All 3 of our hives over-wintered well and look great! Last year we had one collapse and the year before we had 1 exodus.


----------



## Ben10 (Feb 20, 2017)

I went into winter with 5 hives and so far I've got all 5. The year before is the first time I had bees and I didn't treat nor did I know much so from what I recall they starved. I have been putting out some jars of sugar water to hold them over . It's not cold anymore but rain for the next 2 days.


----------



## Chris in Mich (May 13, 2002)

We feed sugar candy similar to this:

http://mainebeekeepers.org/informat...s-formulations/sugar-candy-and-syrup-recipes/


----------



## alleyyooper (Apr 22, 2005)

Spring is easy to mix sugar to water 1:1 ratio.

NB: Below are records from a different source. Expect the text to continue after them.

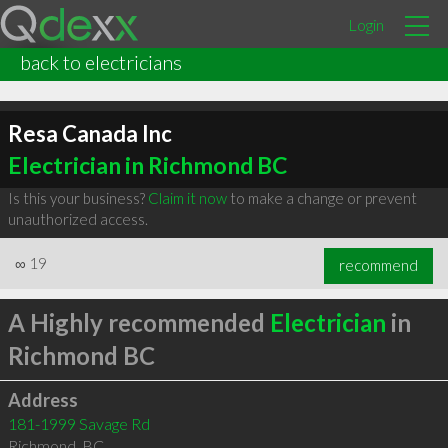
Login
back to electricians
Resa Canada Inc
Electrician in Richmond BC
Is this your business?
Claim it now
to make a change or prevent
unauthorized access.
∞
19
recommend
A Highly recommended
Electrician
in
Richmond BC
Address
181-1999 Savage Rd
Richmond
,
BC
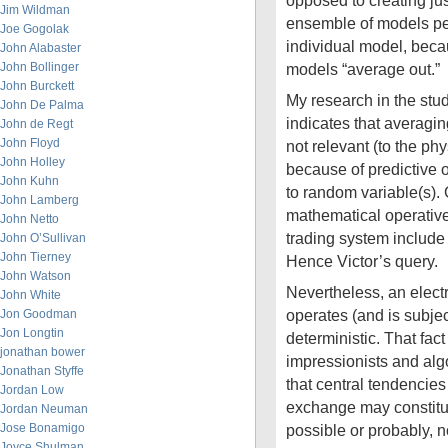
opposed to creating ju
Jim Wildman
ensemble of models pe
Joe Gogolak
individual model, becau
John Alabaster
John Bollinger
models “average out.”
John Burckett
My research in the study
John De Palma
indicates that averagin
John de Regt
John Floyd
not relevant (to the ph
John Holley
because of predictive 
John Kuhn
to random variable(s). 
John Lamberg
mathematical operative
John Netto
trading system includ
John O’Sullivan
John Tierney
Hence Victor’s query.
John Watson
Nevertheless, an elec
John White
operates (and is subjec
Jon Goodman
Jon Longtin
deterministic. That fac
jonathan bower
impressionists and algo
Jonathan Styffe
that central tendencies
Jordan Low
exchange may constitut
Jordan Neuman
Jose Bonamigo
possible or probably, n
Joyce Shulman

Lot of different ways to do this. 
I use a 5 gallon pail full of boiling hot water and stir in 5 pounds of suger with a short canoe paddle or just a drill powdered paint stiring device.

This is the one I use.









But we are mixing for 100 colonies.

Once we are down to just raiseing queens in Nucs the wife mixes it in her pro model house hold mixer.

In the fall we mix at 2:1 ratio I use the same method to mix then also.
We also make candy boards to lay on the top bars.

This is one of many ways that candy boards are done and the recipe of the many out there.
https://www.indianahoney.org/uncategorized/making-a-winter-candy-board-to-overwinter-honey-bees/


 Al


----------